Svea Herbst-Bayliss
[ニューヨーク 2月24日 ロイター] - イレニック・キャピタル・マネジメントは、ラリアントRAL.Nの株式を大量に保有し、精密技術メーカーである同社にコスト削減、より早いペースでの自社株買い、防衛・エレクトロニクス事業への集中を望んでいると、この件に詳しい2人の関係者が語った。
情報筋によると、イレニックはラリアントの約2%を所有しており、これまで何度も経営陣と面会し、47億ドル規模のラリアントの業績を改善させるために可能な改革について話し合ってきたという。
同社の担当者からのコメントは得られていない。
具体的には、ニューヨークを拠点とするヘッジファンドは、ノースカロライナ州ローリーに本社を置く同社に対し、自社株買いの増額を要求している。
同社は2月上旬の決算発表の際にも、昨年取締役会が承認した2億ドルの自社株買戻しについて、"まだ十分に利用可能である "と述べていた。しかしイレニックは、同社がもっと大規模な自社株買いを発表する可能性があると感じており、また加速的な自社株買戻しプログラム(企業が大量の自社株を即座に買い戻すための、契約に基づく迅速な方法)を発表する可能性がある、と情報筋は述べている。
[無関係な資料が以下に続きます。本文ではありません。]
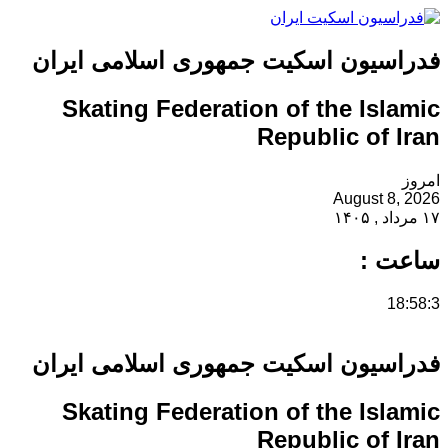
فدراسیون اسکیت جمهوری اسلامی ایران
Skating Federation of the Islamic
Republic of Iran
امروز
August 8, 2026
۱۷ مرداد , ۱۴۰۵
ساعت :
18:58:3
فدراسیون اسکیت جمهوری اسلامی ایران
Skating Federation of the Islamic
Republic of Iran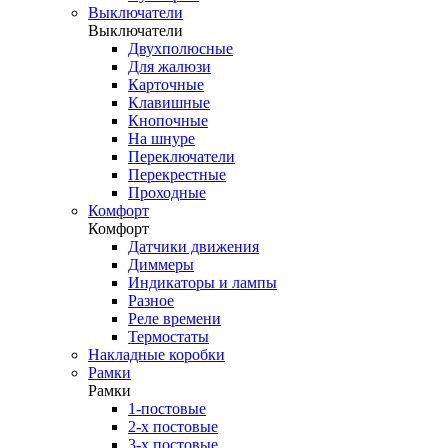
Выключатели
Выключатели
Двухполюсные
Для жалюзи
Карточные
Клавишные
Кнопочные
На шнуре
Переключатели
Перекрестные
Проходные
Комфорт
Комфорт
Датчики движения
Диммеры
Индикаторы и лампы
Разное
Реле времени
Термостаты
Накладные коробки
Рамки
Рамки
1-постовые
2-х постовые
3-х постовые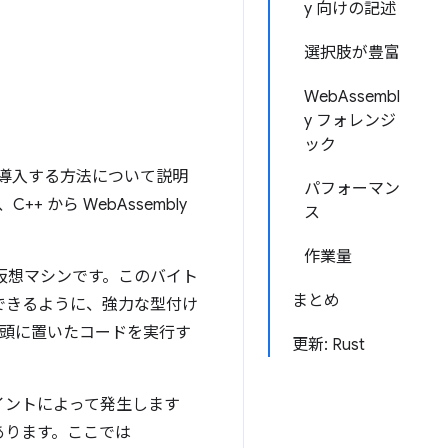
y 向けの記述
選択肢が豊富
WebAssembl
y フォレンジ
ック
ェブに導入する方法について説明
パフォーマン
++ から WebAssembly
ス
作業量
仮想マシンです。このバイト
まとめ
化できるように、強力な型付け
を念頭に置いたコードを実行す
更新: Rust
イントによって発生します
あります。ここでは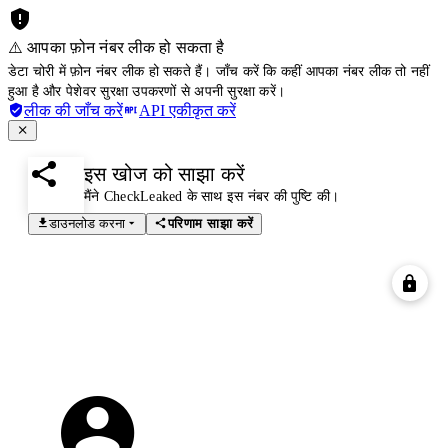
⚠️ आपका फ़ोन नंबर लीक हो सकता है
डेटा चोरी में फ़ोन नंबर लीक हो सकते हैं। जाँच करें कि कहीं आपका नंबर लीक तो नहीं
हुआ है और पेशेवर सुरक्षा उपकरणों से अपनी सुरक्षा करें।
लीक की जाँच करें
API एकीकृत करें
इस खोज को साझा करें
मैंने CheckLeaked के साथ इस नंबर की पुष्टि की।
डाउनलोड करना
परिणाम साझा करें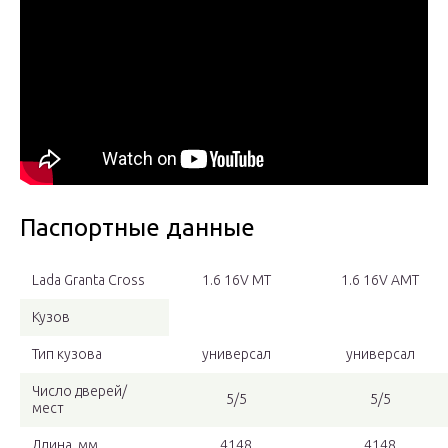
Паспортные данные
Lada Granta Cross
1.6 16V MT
1.6 16V AMT
Кузов
Тип кузова
универсал
универсал
Число дверей/
5/5
5/5
мест
Длина, мм
4148
4148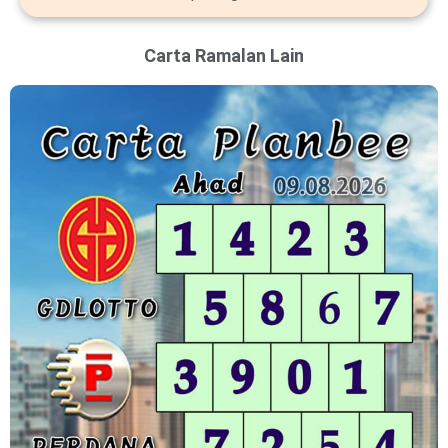
Carta Ramalan Lain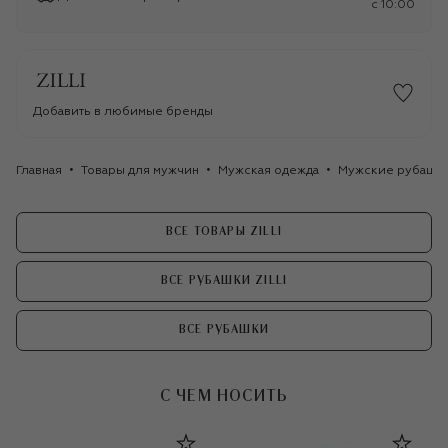
c 10:00
Добавить в любимые бренды
Главная
Товары для мужчин
Мужская одежда
Мужские рубашк
ВСЕ ТОВАРЫ ZILLI
ВСЕ РУБАШКИ ZILLI
ВСЕ РУБАШКИ
С ЧЕМ НОСИТЬ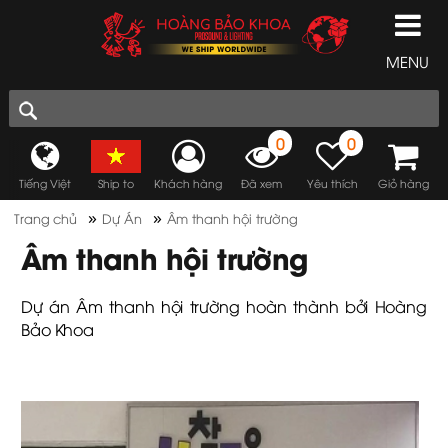
MENU
0
0
Tiếng Việt
Ship to
Khách hàng
Đã xem
Yêu thích
Giỏ hàng
»
»
Trang chủ
Dự Án
Âm thanh hội trường
Âm thanh hội trường
Dự án Âm thanh hội trường hoàn thành bởi Hoàng
Bảo Khoa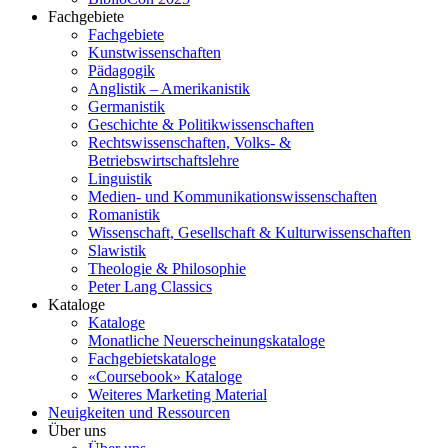
Fachgebiete
Fachgebiete
Kunstwissenschaften
Pädagogik
Anglistik – Amerikanistik
Germanistik
Geschichte & Politikwissenschaften
Rechtswissenschaften, Volks- &
Betriebswirtschaftslehre
Linguistik
Medien- und Kommunikationswissenschaften
Romanistik
Wissenschaft, Gesellschaft & Kulturwissenschaften
Slawistik
Theologie & Philosophie
Peter Lang Classics
Kataloge
Kataloge
Monatliche Neuerscheinungskataloge
Fachgebietskataloge
«Coursebook» Kataloge
Weiteres Marketing Material
Neuigkeiten und Ressourcen
Über uns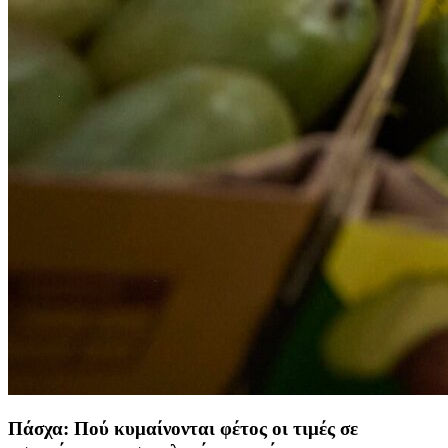
Πάσχα: Πού κυμαίνονται φέτος οι τιμές σε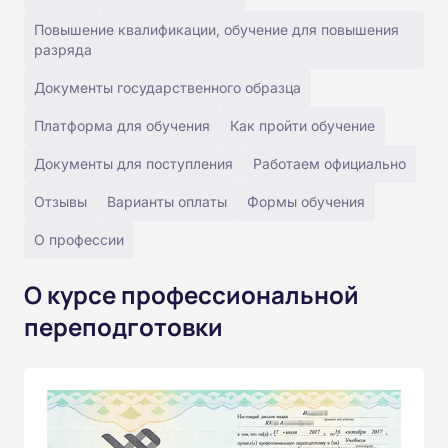
Повышение квалификации, обучение для повышения
разряда
Документы государственного образца
Платформа для обучения
Как пройти обучение
Документы для поступления
Работаем официально
Отзывы
Варианты оплаты
Формы обучения
О профессии
О курсе профессиональной
переподготовки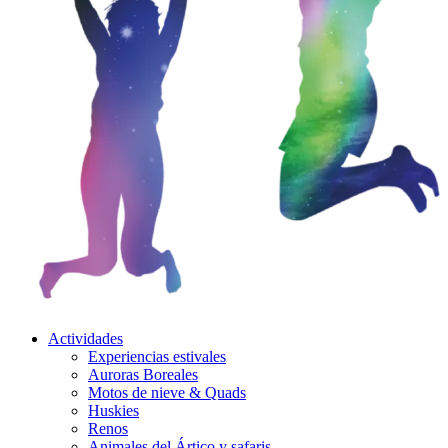
Actividades
Experiencias estivales
Auroras Boreales
Motos de nieve & Quads
Huskies
Renos
Animales del Ártico y safaris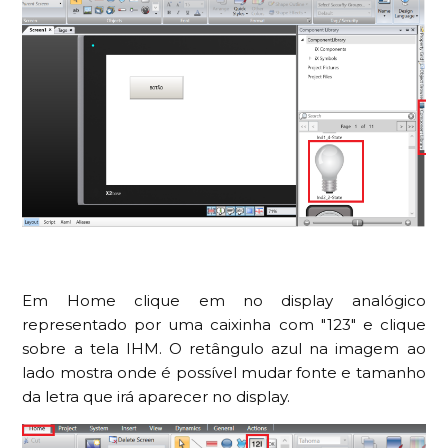
Em Home clique em no display analógico
representado por uma caixinha com "123" e clique
sobre a tela IHM. O retângulo azul na imagem ao
lado mostra onde é possível mudar fonte e tamanho
da letra que irá aparecer no display.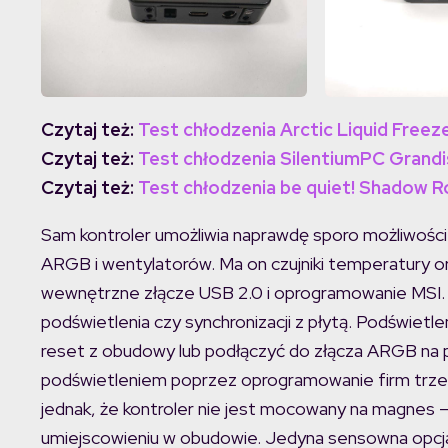
Czytaj też:
Test chłodzenia Arctic Liquid Freeze
Czytaj też:
Test chłodzenia SilentiumPC Grandi
Czytaj też:
Test chłodzenia be quiet! Shadow R
Sam kontroler umożliwia naprawdę sporo możliwośc
ARGB i wentylatorów. Ma on czujniki temperatury or
wewnętrzne złącze USB 2.0 i oprogramowanie MSI. O
podświetlenia czy synchronizacji z płytą. Podświe
reset z obudowy lub podłączyć do złącza ARGB na p
podświetleniem poprzez oprogramowanie firm trzeci
jednak, że kontroler nie jest mocowany na magnes
umiejscowieniu w obudowie. Jedyna sensowna opcja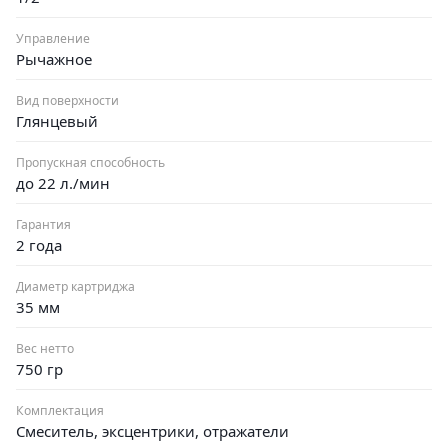
Управление
Рычажное
Вид поверхности
Глянцевый
Пропускная способность
до 22 л./мин
Гарантия
2 года
Диаметр картриджа
35 мм
Вес нетто
750 гр
Комплектация
Смеситель, эксцентрики, отражатели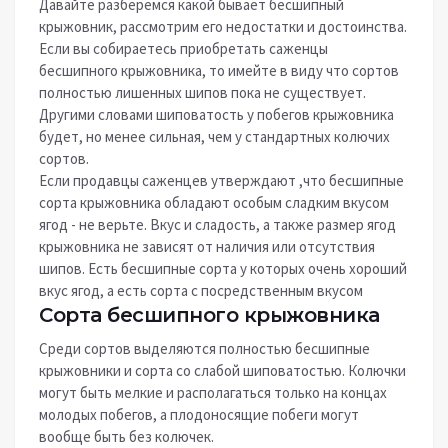
Давайте разберемся какой бывает бесшипный
крыжовник, рассмотрим его недостатки и достоинства.
Если вы собираетесь приобретать саженцы
бесшипного крыжовника, то имейте в виду что сортов
полностью лишенных шипов пока не существует.
Другими словами шиповатость у побегов крыжовника
будет, но менее сильная, чем у стандартных колючих
сортов.
Если продавцы саженцев утверждают ,что бесшипные
сорта крыжовника обладают особым сладким вкусом
ягод - не верьте. Вкус и сладость, а также размер ягод
крыжовника не зависят от наличия или отсутствия
шипов. Есть бесшипные сорта у которых очень хороший
вкус ягод, а есть сорта с посредственным вкусом
Сорта бесшипного крыжовника
Среди сортов выделяются полностью бесшипные
крыжовники и сорта со слабой шиповатостью. Колючки
могут быть мелкие и располагаться только на концах
молодых побегов, а плодоносящие побеги могут
вообще быть без колючек.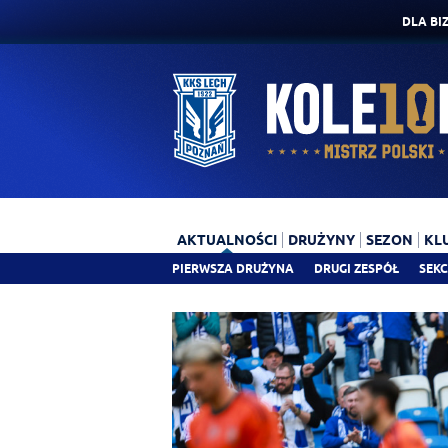
DLA BI
AKTUALNOŚCI
DRUŻYNY
SEZON
KL
PIERWSZA DRUŻYNA
DRUGI ZESPÓŁ
SEKC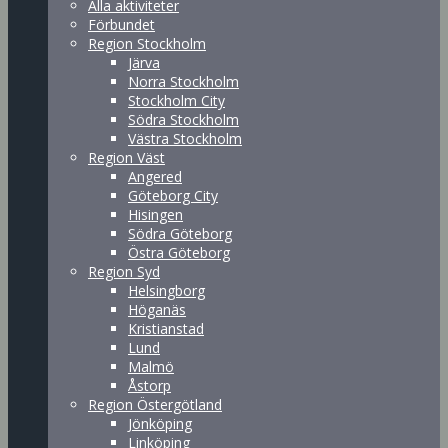
Alla aktiviteter
Förbundet
Region Stockholm
Järva
Norra Stockholm
Stockholm City
Södra Stockholm
Västra Stockholm
Region Väst
Angered
Göteborg City
Hisingen
Södra Göteborg
Östra Göteborg
Region Syd
Helsingborg
Höganäs
Kristianstad
Lund
Malmö
Åstorp
Region Östergötland
Jönköping
Linköping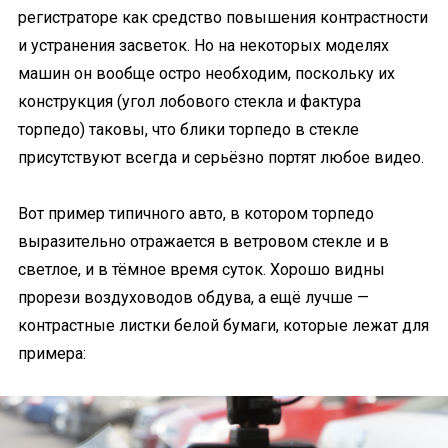
регистраторе как средство повышения контрастности
и устранения засветок. Но на некоторых моделях
машин он вообще остро необходим, поскольку их
конструкция (угол лобового стекла и фактура
торпедо) таковы, что блики торпедо в стекле
присутствуют всегда и серьёзно портят любое видео.
Вот пример типичного авто, в котором торпедо
выразительно отражается в ветровом стекле и в
светлое, и в тёмное время суток. Хорошо видны
прорези воздуховодов обдува, а ещё лучше —
контрастные листки белой бумаги, которые лежат для
примера: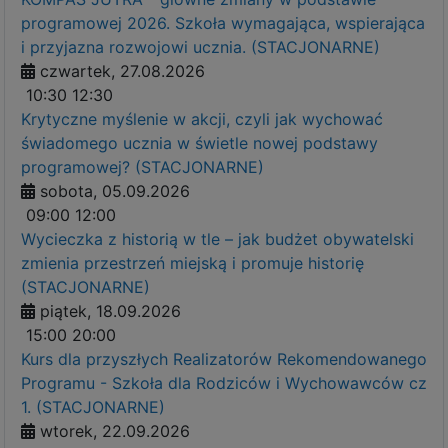
programowej 2026. Szkoła wymagająca, wspierająca
i przyjazna rozwojowi ucznia. (STACJONARNE)
czwartek, 27.08.2026
10:30
12:30
Krytyczne myślenie w akcji, czyli jak wychować
świadomego ucznia w świetle nowej podstawy
programowej? (STACJONARNE)
sobota, 05.09.2026
09:00
12:00
Wycieczka z historią w tle – jak budżet obywatelski
zmienia przestrzeń miejską i promuje historię
(STACJONARNE)
piątek, 18.09.2026
15:00
20:00
Kurs dla przyszłych Realizatorów Rekomendowanego
Programu - Szkoła dla Rodziców i Wychowawców cz
1. (STACJONARNE)
wtorek, 22.09.2026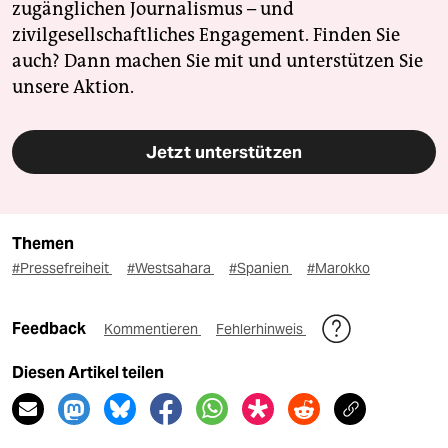
zugänglichen Journalismus – und
zivilgesellschaftliches Engagement. Finden Sie
auch? Dann machen Sie mit und unterstützen Sie
unsere Aktion.
Jetzt unterstützen
Themen
#Pressefreiheit
#Westsahara
#Spanien
#Marokko
Feedback
Kommentieren
Fehlerhinweis
Diesen Artikel teilen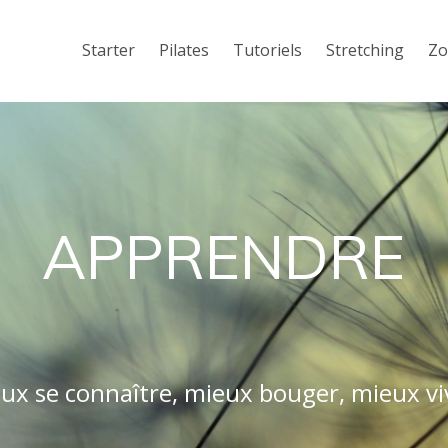
Starter
Pilates
Tutoriels
Stretching
Z
APPRENDRE
ux se connaître, mieux bouger, mieux vi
イレニックはまた、ラリアント社に日々の営業経費を削減するよう働きかけている。ラリアント社は、昇給やその他の従業員経費を含む経費見通しを2度上方修正し、投資家を驚かせたからだ。
また、イレニック社は、同社の収益の約80%を占めるセンサーと安全システム事業にもっと集中することを望んでいるという。残りはラリアントのテスト&計測事業である。
業界アナリストは、ラリアントが1年も前に産業技術コングロマリットのフォーティヴFTV.Nからスピンアウトして以来、テスト・計測事業のボラティリティが同社全体に打撃を与え、株価を20.5%押し下げる一因となっていると指摘している。
2月上旬、ラリアントの株価は約30%急落した。将来のコストが株主の予想よりも高くなるとの指摘に投資家が否定的な反応を示したためだ。
アダム・カッツ氏とアンディ・ドッジ氏が共同設立したイレニック社は、他の投資家や同社に対し、2つの事業は論理的に合わない、と内々に語っている、と情報筋は述べている。
ラリアントのテスト・計測事業は、2023年にナショナル・インスツルメンツを買収したエンジニアリング・サービス企業のエマソン・エレクトリックEMR.Nのような競合他社に、より良い居場所を見つけるかもしれない、と業界アナリストは述べている。
その一方で、センサーと安全システム事業は、米国の電力網の再建と保守、ミサイル防衛システムの増強といったメガトレンドに後押しされ、長年にわたって一桁台後半で成長できるはずだとイレニックは考えている、と情報筋は指摘している。
ラリアント社の子会社クオリトロール社は、発電所、変圧器、鉄塔などの公益電気資産の性能を追跡するセンサー部品を製造している。
ラリアントのパシフィック・サイエンティフィックEMC部門は、ミサイルや宇宙システム用の火工品部品を製造している。
イレニックは、航空宇宙・防衛関連企業への投資に実績があり、以前にもいくつかの対象企業に対し、より焦点を絞った事業への分離や身売りを促している。
イレニックが変革を促したバーンズ・グループは、25年初めにプライベート・エクイティ会社アポロに売却された。